Saved data entries
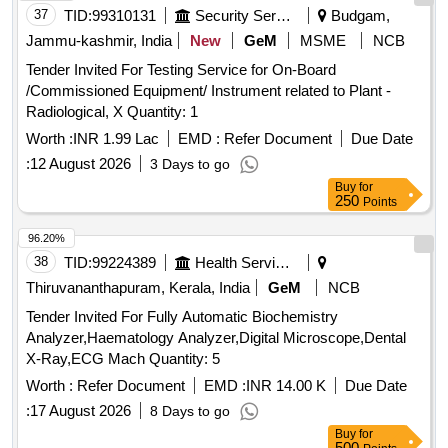
37
TID:
99310131
Security Services
Budgam,
Jammu-kashmir, India
New
GeM
MSME
NCB
Tender Invited For Testing Service for On-Board
/Commissioned Equipment/ Instrument related to Plant -
Radiological, X Quantity: 1
Worth :
INR 1.99 Lac
EMD :
Refer Document
Due Date
:
12 August 2026
3 Days to go
Buy
for
250
Points
96.20%
38
TID:
99224389
Health Services/equipments
Thiruvananthapuram, Kerala, India
GeM
NCB
Tender Invited For Fully Automatic Biochemistry
Analyzer,Haematology Analyzer,Digital Microscope,Dental
X-Ray,ECG Mach Quantity: 5
Worth :
Refer Document
EMD :
INR 14.00 K
Due Date
:
17 August 2026
8 Days to go
Buy
for
500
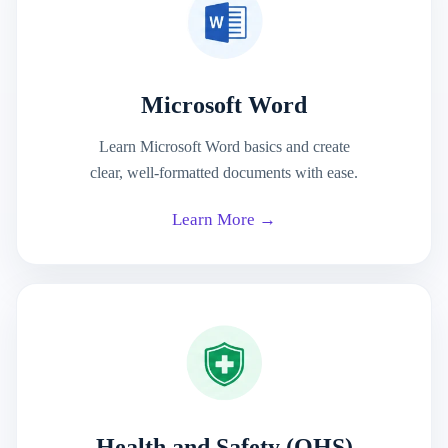
Microsoft Word
Learn Microsoft Word basics and create
clear, well-formatted documents with ease.
Learn More →
Health and Safety (OHS)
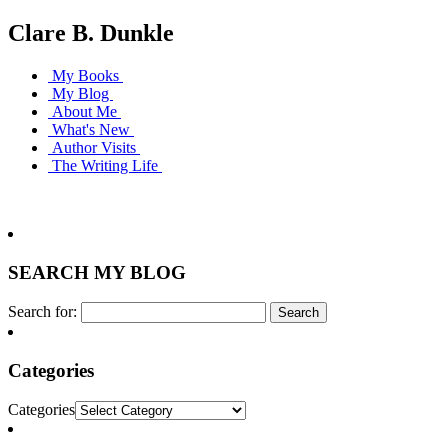
Clare B. Dunkle
My Books
My Blog
About Me
What's New
Author Visits
The Writing Life
SEARCH MY BLOG
Search for:
Categories
Categories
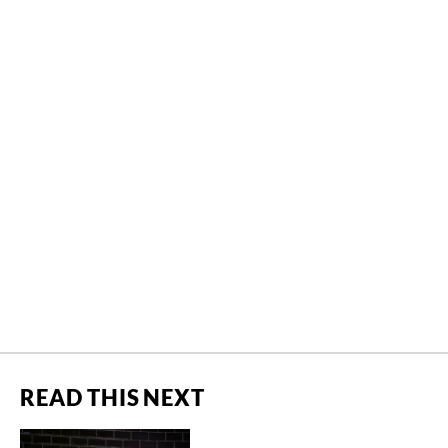
READ THIS NEXT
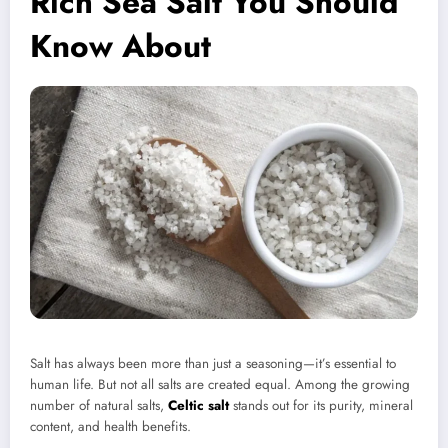
Rich Sea Salt You Should
Know About
Salt has always been more than just a seasoning—it’s essential to
human life. But not all salts are created equal. Among the growing
number of natural salts,
Celtic salt
stands out for its purity, mineral
content, and health benefits.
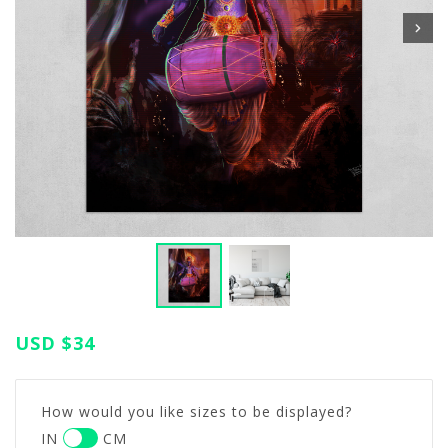
USD
$34
How would you like sizes to be displayed?
IN
CM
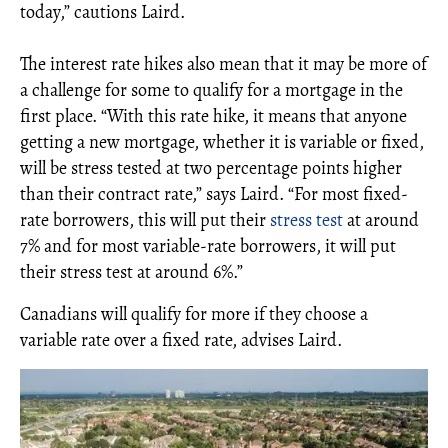
today,” cautions Laird.
The interest rate hikes also mean that it may be more of
a challenge for some to qualify for a mortgage in the
first place. “With this rate hike, it means that anyone
getting a new mortgage, whether it is variable or fixed,
will be stress tested at two percentage points higher
than their contract rate,” says Laird. “For most fixed-
rate borrowers, this will put their
stress test
at around
7% and for most variable-rate borrowers, it will put
their stress test at around 6%.”
Canadians will qualify for more if they choose a
variable rate over a fixed rate, advises Laird.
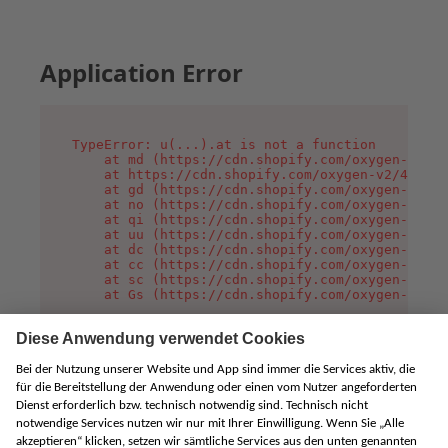
Application Error
TypeError: u(...).at is not a function

    at md (https://cdn.shopify.com/oxygen-v2/45
    at https://cdn.shopify.com/oxygen-v2/45887/
    at gd (https://cdn.shopify.com/oxygen-v2/45
    at no (https://cdn.shopify.com/oxygen-v2/45
    at qi (https://cdn.shopify.com/oxygen-v2/45
    at uu (https://cdn.shopify.com/oxygen-v2/45
    at dc (https://cdn.shopify.com/oxygen-v2/45
    at cc (https://cdn.shopify.com/oxygen-v2/45
    at sc (https://cdn.shopify.com/oxygen-v2/45
    at Gs (https://cdn.shopify.com/oxygen-v2/45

PROBLEM: Write out each line of the data above exactly, starting at the top and finishing with the line containing "Tender Invited For Fully"; omit the pictures.

EXERCISE OUTPUT:
37
TID:
99310131
Security Services
Budgam,
Jammu-kashmir, India
New
GeM
MSME
NCB
Tender Invited For Testing Service for On-Board
/Commissioned Equipment/ Instrument related to Plant -
Radiological, X Quantity: 1
Worth :
INR 1.99 Lac
EMD :
Refer Document
Due Date
:
12 August 2026
3 Days to go
Buy
for
250
Points
96.20%
38
TID:
99224389
Health Services/equipments
Thiruvananthapuram, Kerala, India
GeM
NCB
Tender Invited For Fully Automatic Biochemistry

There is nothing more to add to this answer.